The majority of the narrative takes place in Istanbul during the summer. Sibel, alongside her inoffensive ‘all-American’ boyfriend, has gone to Istanbul to, allegedly, visit her father’s grave. Here she stays with her doting grandmother whose declining health is a source of further apprehension for Sibel who finds herself seeking comfort in the idea of blood, bile, choler, and phlegm as being the cause for human beings’ physical and emotional troubles.

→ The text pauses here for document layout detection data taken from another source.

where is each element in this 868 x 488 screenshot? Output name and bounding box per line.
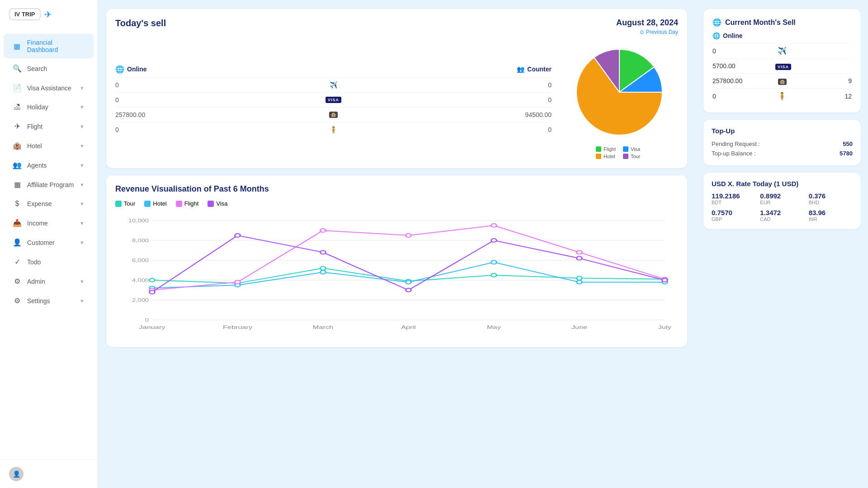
cm-value2: 9: [789, 77, 852, 84]
arrow-icon: ▼: [80, 279, 85, 284]
topup-pending-row: Pending Request : 550: [712, 139, 853, 149]
previous-day-button[interactable]: ⊙ Previous Day: [616, 29, 678, 35]
x-axis-label: May: [487, 324, 501, 330]
todays-sell-title: Today's sell: [115, 18, 166, 28]
sidebar-label-settings: Settings: [27, 297, 50, 305]
sell-online-val: 257800.00: [115, 111, 261, 118]
legend-dot: [623, 154, 628, 159]
y-axis-label: 6,000: [132, 258, 149, 263]
sidebar-item-holiday[interactable]: 🏖 Holiday ▼: [4, 98, 94, 116]
counter-icon: 👥: [517, 66, 524, 73]
exchange-rate-value: 0.8992: [760, 192, 804, 200]
sidebar-label-admin: Admin: [27, 278, 45, 285]
sidebar-label-holiday: Holiday: [27, 103, 48, 111]
chart-legend-item-tour: Tour: [115, 200, 135, 207]
sell-row-icon: 🧍: [261, 126, 406, 133]
sidebar-label-affiliate-program: Affiliate Program: [27, 181, 74, 188]
dot-visa-2: [321, 250, 326, 254]
sell-rows: 0 ✈️ 0 0 VISA 0 257800.00 🏨 94500.00 0 🧍…: [115, 77, 552, 137]
sidebar-item-expense[interactable]: $ Expense ▼: [4, 195, 94, 213]
clock-icon: ⊙: [640, 29, 644, 35]
sidebar-item-affiliate-program[interactable]: ▦ Affiliate Program ▼: [4, 175, 94, 194]
chart-legend-dot: [176, 201, 182, 207]
current-month-row: 0 ✈️: [712, 43, 852, 58]
sidebar-item-customer[interactable]: 👤 Customer ▼: [4, 233, 94, 252]
pending-label: Pending Request :: [712, 141, 760, 147]
counter-col-header: 👥 Counter: [406, 65, 552, 74]
y-axis-label: 2,000: [132, 298, 149, 303]
arrow-icon: ▼: [80, 143, 85, 149]
x-axis-label: April: [401, 324, 416, 330]
cm-value: 0: [712, 93, 775, 100]
sell-row: 0 🧍 0: [115, 122, 552, 137]
dot-flight-3: [406, 234, 411, 237]
sidebar-item-flight[interactable]: ✈ Flight ▼: [4, 117, 94, 136]
chart-container: 02,0004,0006,0008,00010,000JanuaryFebrua…: [115, 211, 678, 338]
plane-icon: ✈: [44, 9, 52, 20]
dot-tour-4: [491, 273, 496, 277]
main-content: Today's sell August 28, 2024 ⊙ Previous …: [97, 0, 696, 488]
pie-legend: Flight Visa Hotel Tour: [596, 146, 643, 159]
sidebar-item-search[interactable]: 🔍 Search: [4, 59, 94, 78]
cm-icon: VISA: [775, 62, 789, 70]
exchange-currency: BDT: [712, 200, 755, 205]
online-label: 🌐 Online: [712, 32, 852, 39]
dot-flight-2: [321, 229, 326, 232]
sidebar-item-todo[interactable]: ✓ Todo: [4, 253, 94, 271]
sidebar-navigation: ▦ Financial Dashboard 🔍 Search 📄 Visa As…: [0, 28, 97, 460]
legend-label: Visa: [631, 146, 640, 152]
sidebar-label-agents: Agents: [27, 162, 47, 169]
avatar: 👤: [9, 467, 24, 481]
dot-flight-1: [235, 280, 241, 284]
sidebar-item-settings[interactable]: ⚙ Settings ▼: [4, 291, 94, 310]
logo-area: IV TRIP ✈: [0, 0, 97, 28]
arrow-icon: ▼: [80, 104, 85, 110]
nav-icon-todo: ✓: [13, 258, 22, 266]
legend-item-tour: Tour: [623, 154, 643, 159]
sidebar-item-agents[interactable]: 👥 Agents ▼: [4, 156, 94, 174]
online-col-header: 🌐 Online: [115, 65, 261, 74]
balance-label: Top-up Balance :: [712, 150, 756, 157]
legend-label: Tour: [631, 154, 640, 159]
dot-visa-0: [150, 290, 155, 294]
sell-counter-val: 0: [406, 126, 552, 133]
legend-dot: [596, 146, 601, 152]
nav-icon-expense: $: [13, 200, 22, 208]
current-month-row: 5700.00 VISA: [712, 58, 852, 73]
exchange-rate-value: 0.7570: [712, 209, 755, 216]
cm-value: 257800.00: [712, 77, 775, 84]
pie-chart: [570, 42, 669, 142]
sidebar-item-visa-assistance[interactable]: 📄 Visa Assistance ▼: [4, 79, 94, 97]
topup-balance-row: Top-up Balance : 5780: [712, 149, 853, 158]
exchange-rate-gbp: 0.7570 GBP: [712, 209, 755, 222]
sidebar-label-hotel: Hotel: [27, 142, 42, 150]
sidebar-item-income[interactable]: 📥 Income ▼: [4, 214, 94, 232]
sidebar-label-flight: Flight: [27, 123, 42, 130]
dot-tour-0: [150, 278, 155, 282]
dot-flight-4: [491, 224, 496, 227]
nav-icon-agents: 👥: [13, 161, 22, 169]
sidebar: IV TRIP ✈ ▦ Financial Dashboard 🔍 Search…: [0, 0, 97, 488]
sidebar-item-hotel[interactable]: 🏨 Hotel ▼: [4, 136, 94, 155]
nav-icon-search: 🔍: [13, 64, 22, 73]
sell-online-val: 0: [115, 96, 261, 103]
exchange-currency: GBP: [712, 216, 755, 222]
legend-dot: [623, 146, 628, 152]
dot-visa-5: [576, 257, 582, 260]
x-axis-label: January: [139, 324, 165, 330]
sidebar-item-admin[interactable]: ⚙ Admin ▼: [4, 272, 94, 291]
exchange-rate-cad: 1.3472 CAD: [760, 209, 804, 222]
cm-value: 0: [712, 47, 775, 55]
cm-value: 5700.00: [712, 62, 775, 70]
sidebar-label-expense: Expense: [27, 200, 52, 207]
dot-hotel-3: [406, 280, 411, 284]
y-axis-label: 10,000: [128, 218, 149, 223]
sidebar-item-financial-dashboard[interactable]: ▦ Financial Dashboard: [4, 34, 94, 58]
x-axis-label: February: [223, 324, 252, 330]
chart-legend-item-hotel: Hotel: [144, 200, 166, 207]
nav-icon-visa-assistance: 📄: [13, 84, 22, 92]
chart-legend-label: Hotel: [153, 200, 166, 207]
logo-text: IV TRIP: [9, 8, 41, 20]
dot-tour-2: [321, 267, 326, 270]
exchange-rate-inr: 83.96 INR: [809, 209, 853, 222]
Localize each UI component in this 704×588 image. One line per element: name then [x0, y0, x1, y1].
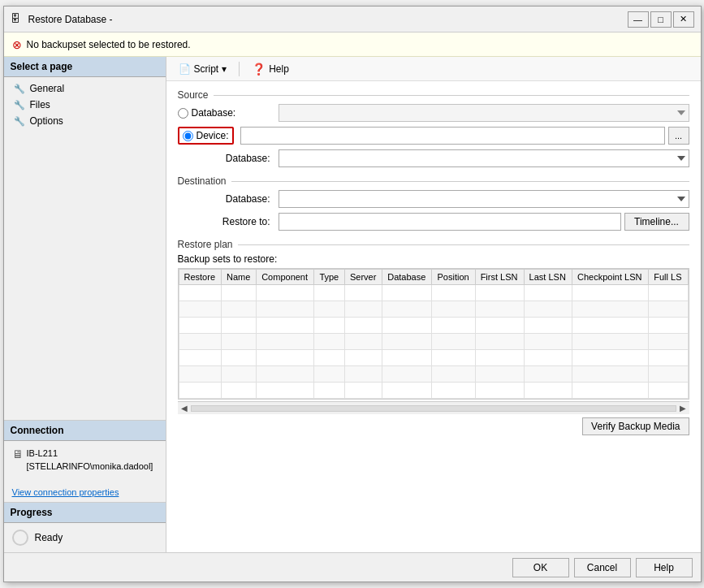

Meanwhile, she’s unable and or unwilling to visit her father’s grave, but repeatedly claims that she has to her loved ones.
Time and again she will go on about the theory of four humors but rather than making her into an interesting character, her obsession with this ancient physiology resulted in a lot of repetition. Sibel’s narration was boring, and her constant asides on bile, phlegm etc., further bogged down her story. Her narration lacked the wry social commentary and dark sense of humor that make reads such as
Luster,
You Exist Too Much, and
Pizza Girl into such engaging reads.
Nothing much happens. Sibel avoids going to her father’s grave, she lies about it, her boyfriend seems to grow weary of how closed-off she’s become, and we are later introduced to her cousin and sister, both of which are beautiful or possess something Sibel feels she lacks. Her sister is anorexic and this whole subplot irritated me profoundly as I disliked the way her ED is depicted and treated by other characters. The latter half of the novel then is more about old family ‘secrets’. A portion of the book is dedicated to Sibel’s grandmother’s story, but this is related by Sibel whose voice failed to catch my attention.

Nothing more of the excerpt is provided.